Exercise details » Find the line with "A la demande" in the entries below, then output every line from it down to the line with "Pressemitteilungen", exactly and with no pictures.

Items from a dataset:
══════
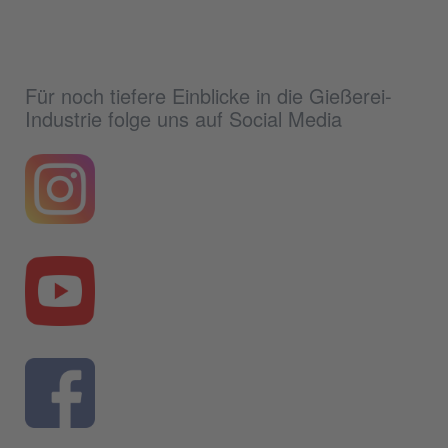
Für noch tiefere Einblicke in die Gießerei-
Industrie folge uns auf Social Media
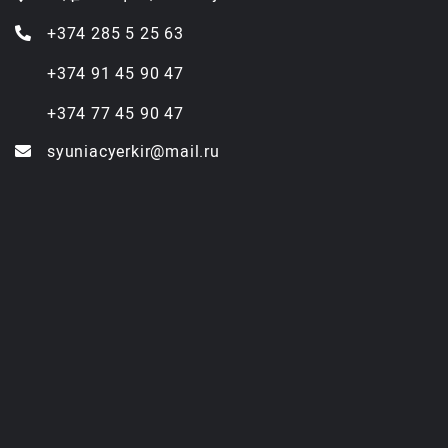
+374 285 5 25 63
+374 91 45 90 47
+374 77 45 90 47
syuniacyerkir@mail.ru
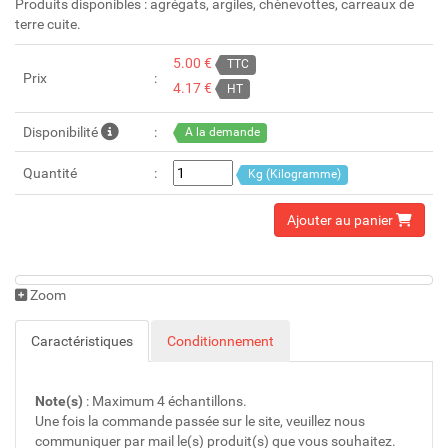
Produits disponibles : agrégats, argiles, chènevottes, carreaux de
terre cuite.
5.00 €
TTC
Prix
4.17 €
HT
Disponibilité
A la demande
Quantité
Kg (Kilogramme)
Ajouter au panier
Zoom
Caractéristiques
Conditionnement
Note(s)
: Maximum 4 échantillons.
Une fois la commande passée sur le site, veuillez nous
communiquer par mail le(s) produit(s) que vous souhaitez.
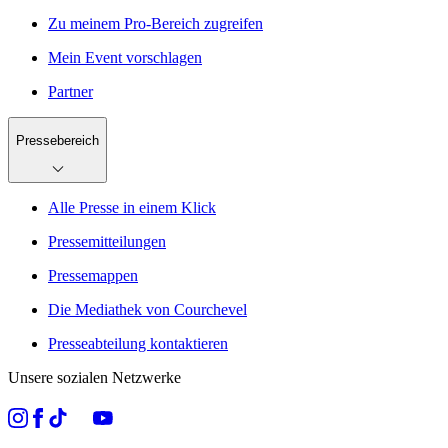
Zu meinem Pro-Bereich zugreifen
Mein Event vorschlagen
Partner
Pressebereich
Alle Presse in einem Klick
Pressemitteilungen
Pressemappen
Die Mediathek von Courchevel
Presseabteilung kontaktieren
Unsere sozialen Netzwerke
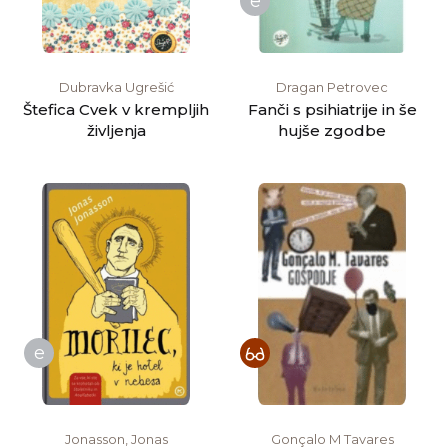
e
Dubravka Ugrešić
Dragan Petrovec
Štefica Cvek v krempljih
Fanči s psihiatrije in še
življenja
hujše zgodbe
e
Jonasson, Jonas
Gonçalo M Tavares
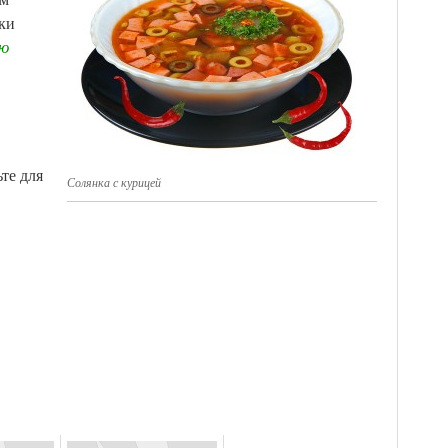
ки
ую
те для
Солянка с курицей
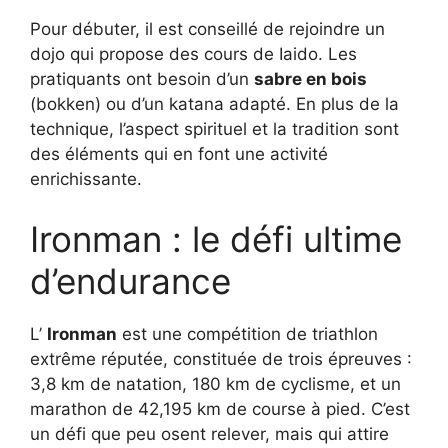
Pour débuter, il est conseillé de rejoindre un
dojo qui propose des cours de Iaido. Les
pratiquants ont besoin d’un
sabre en bois
(bokken) ou d’un katana adapté. En plus de la
technique, l’aspect spirituel et la tradition sont
des éléments qui en font une activité
enrichissante.
Ironman : le défi ultime
d’endurance
L’
Ironman
est une compétition de triathlon
extrême réputée, constituée de trois épreuves :
3,8 km de natation, 180 km de cyclisme, et un
marathon de 42,195 km de course à pied. C’est
un défi que peu osent relever, mais qui attire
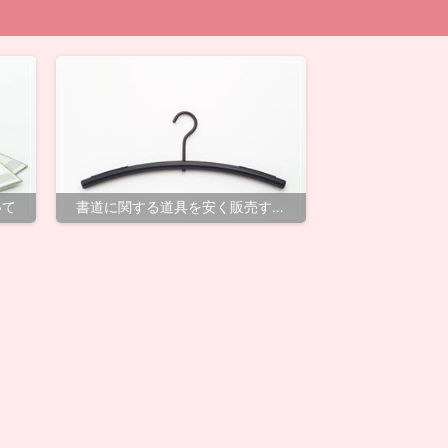
いて
書道に関する道具を安く販売する
キョー和のご案内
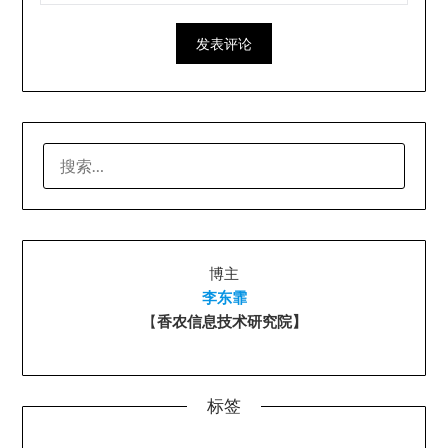
搜
索：
博主
李东霏
【
香农信息技术研究院】
标签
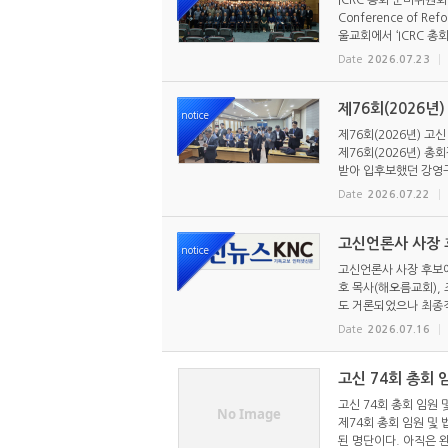
ICRC 총회 준비위원회
Conference of R
울교회에서 ‘ICRC 총회
Date
2026.07.23
제76회(2026년
notice
제76회(2026년) 고
제76회(2026년) 
받아 입후보했던 강영구
Date
2026.07.22
고신언론사 사장 후
notice
고신언론사 사장 후보에
호 목사(해오름교회),
도 거론되었으나 최종적
Date
2026.07.16
고신 74회 총회 
고신 74회 총회 임원
No Image
제74회 총회 임원 및
된 명단이다. 아직은 완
══════
Exercise solution »
A la demande
Quantité
Kg (Kilogramme)
Ajouter au panier
Zoom
Caractéristiques
Conditionnement
Note(s)
: Maximum 4 échantillons.
Une fois la commande passée sur le site, veuillez nous
communiquer par mail le(s) produit(s) que vous souhaitez.
Zu meinem Pro-Bereich zugreifen
Mein Event vorschlagen
Partner
Pressebereich
Alle Presse in einem Klick
Pressemitteilungen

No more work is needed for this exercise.